Terluka Dan Patah

broken.jpg

Terluka dan patah! Bagaimana caranya saya bisa mengakui hal ini?

2 hari yang lalu di sarapan pagi yang cerah, paling tidak itu gambaran saya tentang hari yang akan saya lewati. Housemate saya mengatakan hal yang begitu menempelak, menghantam dinding pertahanan saya. Beberapa diantaranya memang soal pekerjaan karena kami ada perusahaan yang sama, tetapi pukulan mematikannya tidak berada di point itu, tetapi berada di hal lain.

Pertama. Dia mengkritisi personal space  saya yang terlalu lebar, yang membuat saya tidak mampu membaca kebutuhan, menebak isi hati bahkan sekedar membaca perubahan suara saat emosinya mulai meledak.

Ah! Saya tertegun dengan pernyataannya.

Saya mengakui personal space saya yang mungkin lebih lebar dari GOR Bung Karno, saya yang tak mampu menyentuh hati orang, saya yang hanya mengenal ya dan tidak bukan atau, saya yang tak bisa romantis, saya yang berbicara dengan lugas dan terus terang, saya yang bermuka datar, saya yang entah berapa banyak lagi.

Tetapi saya tidak pernah mengakui asal personal space yang seluas lapangan bola itu pada siapapun.

Saya tidak mengakui kalau saya tidak diasuh mereka yang disebut “orang tua dan saudara kandung”. Saya tidak bisa mengakui kalau sedari kecil saya selalu diperintahkan duduk, diam, jangan sentuh ini – jangan sentuh itu, ini untuk mereka dan bukan kamu. Saya tidak bisa mengakui kalau saya tidak memiliki identitas jelas dari sejak mengenal keberadaan diri saya di usia ter-dini. Saya tidak bisa mengakui kalau saya tidak pernah berhak meminta dan memiliki apapun di rumah tempat saya dibesarkan.

Saya tidak bisa mengakui kalau semua itu membentuk saya menjadi pribadi yang tak mampu menyentuh, memeluk , apalagi membaca rasa yang dimiliki orang lain. Saya buta dan canggung dengan semua itu. Saya ingin seperti kebanyakan orang, dan saat ini saya sedang berusaha meniti jalan menuju kesana.

Kedua. Dia mengkritisi kedatangan salah satu teman kantor yang sering berlama-lama di rumah untuk ngobrol.

Ya, saya mengakui kalau obrolan kami bisa berasal dari satu ujung satu ke ujung yang lain. Berbicara dengannya sangat menyenangkan bagi saya, karena kami bisa membahas sangat banyak hal baik yang terkait dengan pekerjaan maupun tidak. Saya bisa berbicara tentang tanaman, bangunan, arsitektur, religi, sampai puisi dengannya. Hal yang sangat menggairahkan setelah 1,5 tahun membisu di kota yang baru saya kenal tanpa seorangpun teman dekat.

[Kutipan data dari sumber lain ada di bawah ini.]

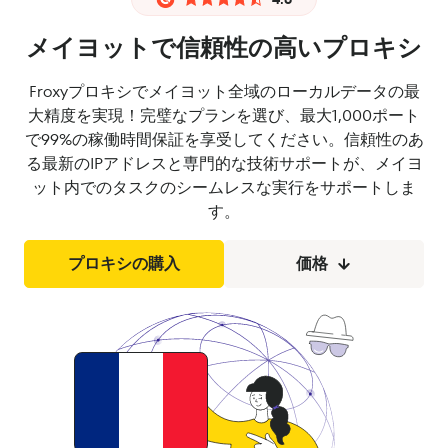
メイヨットで信頼性の高いプロキシ
Froxyプロキシでメイヨット全域のローカルデータの最
大精度を実現！完璧なプランを選び、最大1,000ポート
で99%の稼働時間保証を享受してください。信頼性のあ
る最新のIPアドレスと専門的な技術サポートが、メイヨ
ット内でのタスクのシームレスな実行をサポートしま
す。
プロキシの購入
価格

Saya hanya tidak mengakui kalau membuka pintu pertemanan bukan hal yang mudah bagi saya. Saya tidak mengakui kalau saya baru merangkak untuk kembali mempercayai sesuatu yang dinamakan hubungan persahabatan.

Saya  hanya sekedar memberi solusi untuk ketidak-nyaman-an tersebut dengan “baiklah aku yang pergi keluar rumah dan nongkrong di tempat lain jika mau ngobrol dengannya”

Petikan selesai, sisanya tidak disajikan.